I sit here in one of the world’s most hallowed institutions of higher learning, attempting (to no avail) at writing a inventive yet sensible blog post, one whose whit and charm will only force you to read it from beginning to end. But, alas, my efforts are to no avail. So, as anyone in my position would ask himself or herself, who is to blame? Is it the result of my education thus far, one that has lacked to instill in me any sense of creativity? Are years of rote memorization at fault? Would the use of an iPad or a computer have helped me in any way to avoid situations such as the one I find myself in right now? Wikipedia, where are you when I need you most?
In all seriousness, the education crisis that we see within our own country has prompted policy makers and schoolteachers alike to reexamine what it means to have a “western education.” More specifically, within the past decade, the prospects of incorporating technology into a traditional western education have become more and more appealing. If we expand our focus more globally, the use of technology would allow for regions that lack fundamental infrastructure and manpower to have the ability to successfully educate a population.

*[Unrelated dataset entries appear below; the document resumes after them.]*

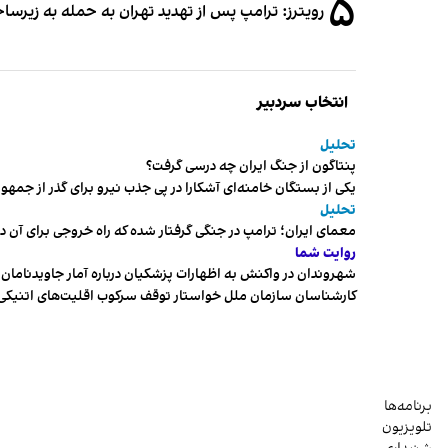
۵
رویترز: ترامپ پس از تهدید تهران به حمله به زیرس
انتخاب سردبیر
تحلیل
پنتاگون از جنگ ایران چه درسی گرفت؟
یکی از بستگان خامنه‌ای آشکارا در پی جذب نیرو برای گذر از ج
تحلیل
معمای ایران؛ ترامپ در جنگی گرفتار شده که راه خروجی برای آن د
روایت شما
شهروندان در واکنش به اظهارات پزشکیان درباره آمار جاویدنامان، ا
کارشناسان سازمان ملل خواستار توقف سرکوب اقلیت‌های اتنیکی 
برنامه‌ها
تلویزیون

However, society presents us with a paradox, of sorts. On the one had, as Issac Asimov contends within his short story “Profession,” technology may accelerate the weaknesses of our current education regime, one that, some argue, promotes rote memorization and, ultimately, the attainment of a job, rather than developing the ability to think critically. In essence, he illustrates the appliancization of the human with an education regime which not only governs whether or not you will “be educated” with pre-determined programing, but also prescribes your line of work, ultimately robbing all but a small fraction of its population the ability to think freely and to learn. Yet, others contend that the current “text book” status quo, cannot continue. Consequently, in examining the traditional methods through which a “Western education” is administered and how these methods will ultimately intersect with technology, (both in the sense of actual hardware and accompanying networks, like the internet) we are forced to ask ourselves, as Asimov contends, what the fundamental purpose of “getting an education” should be.
The introduction and development of programs, such as Khan Academy, providing lessons on topics ranging from chemistry to philosophy all housed within cyberspace, have, in part, restored what Asimov sees as the ultimate goal of education: a life long pursuit of knowledge for the sake of learning that will allow for innovation rather than appliancization. To this end, these programs help alleviate the problem of exclusivity not just within our own country’s education system, but within a broader global context.
Moreover, it is the “generatvity” of technology itself that may ultimately secure its foothold as far as modern education is concerned. Take for example, the One Laptop Per Child (OLPC) project beginning in 2005. Aiming to give one hundred million hardy, portable computers to children in the developing world, the goal of the project is “to create an infrastructure that is both simple and generative,” allowing children the ability to think critically within a community setting while “fixing most major substantive problems only as they arise, rather than anticipating them from the start.” In conjunction with such developments, we see that access to knowledge and science has become “protected by Article 27 of the Universal Declaration of Human Rights . . . [balancing] the right of access with a right to protection of moral and material interests.”
Yet, we would be remiss to assume that technology will solve all of our problems. While the number of open courses at universities like Yale or MIT are growing and the development integrated teaching platforms online help provide equal access, they do not completely address the underlying socio-economic and cultural barriers that we are faced with in reality. Furthermore, there is no point in having these technologies available for little to know cost if those who need it most will not have the infrastructure (i.e. computers) to make use of such opportunities. There is only so much projects and organizations can do.
As for right now, and I’m sure for decades to come, a college degree will continue to be a signal to employers and society “that you’ve passed a certain bar.” Time will only tell if we can develop as Neeru Paharia, founder of Peer 2 Peer University which allows users to set up or participate in online classes, puts it, “alternative signals that indicate to potential employers than an individual is a good thinker and has the skills he or she claims to have—maybe a written report or an online portfolio.” It is clear, however, that we are experiencing the beginnings of “ unbundling,” where the four elements of education—design of a course, delivery of that course, delivery of credit and delivery of a degree—will no longer be housed under “the same institutional setting,” as suggested by Roger C. Schonfeld, research manager at Ithaka S+R, a nonprofit service that helps academic institutions use technology for research and teaching. Ultimately, as technology and education walk hand and hand into the future, a balance of sorts must be found, preventing our society from heading down the same path that Asimov so strongly heads against.